[Start of section]

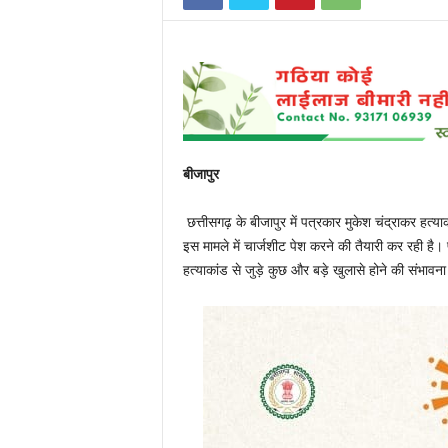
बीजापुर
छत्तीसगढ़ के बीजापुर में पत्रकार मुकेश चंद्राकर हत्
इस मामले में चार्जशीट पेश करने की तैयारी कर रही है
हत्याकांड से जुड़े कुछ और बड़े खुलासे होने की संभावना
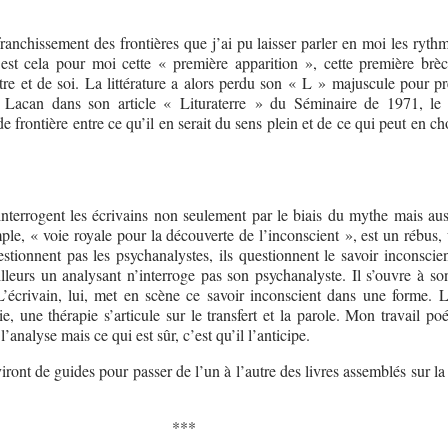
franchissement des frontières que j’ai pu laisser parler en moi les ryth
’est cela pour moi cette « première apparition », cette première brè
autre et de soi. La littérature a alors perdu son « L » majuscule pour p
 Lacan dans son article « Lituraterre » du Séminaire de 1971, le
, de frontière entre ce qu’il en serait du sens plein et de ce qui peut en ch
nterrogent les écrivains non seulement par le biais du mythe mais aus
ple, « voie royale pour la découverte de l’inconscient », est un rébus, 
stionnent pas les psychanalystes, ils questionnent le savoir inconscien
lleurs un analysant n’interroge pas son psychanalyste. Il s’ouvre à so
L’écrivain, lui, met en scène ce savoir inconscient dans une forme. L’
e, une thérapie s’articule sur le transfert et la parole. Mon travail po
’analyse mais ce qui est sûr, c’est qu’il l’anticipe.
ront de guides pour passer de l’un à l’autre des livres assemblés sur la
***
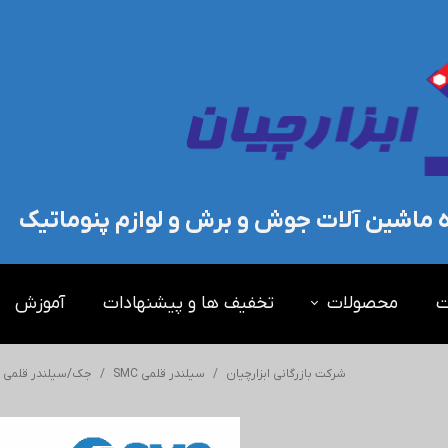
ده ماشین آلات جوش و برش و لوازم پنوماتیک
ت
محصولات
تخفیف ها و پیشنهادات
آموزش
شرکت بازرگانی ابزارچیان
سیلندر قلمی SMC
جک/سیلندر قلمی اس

[End of section]
[Start of section]

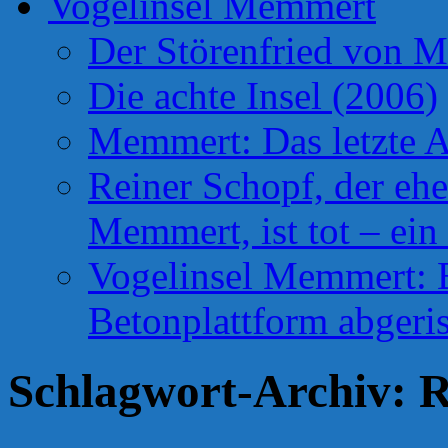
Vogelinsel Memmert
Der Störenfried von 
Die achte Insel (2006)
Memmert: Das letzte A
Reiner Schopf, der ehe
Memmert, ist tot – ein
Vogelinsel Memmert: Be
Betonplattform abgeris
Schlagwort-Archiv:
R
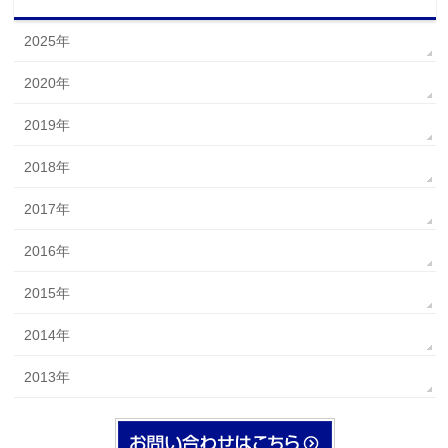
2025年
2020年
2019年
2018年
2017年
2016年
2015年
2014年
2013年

[End of section]

▶ Task to complete: Each line in the data that holds the string "Memmert" should be found and copied.

▶ Answer space:
Vogelinsel Memmert
Memmert: Das letzte A
Memmert, ist tot – ein
Vogelinsel Memmert: Be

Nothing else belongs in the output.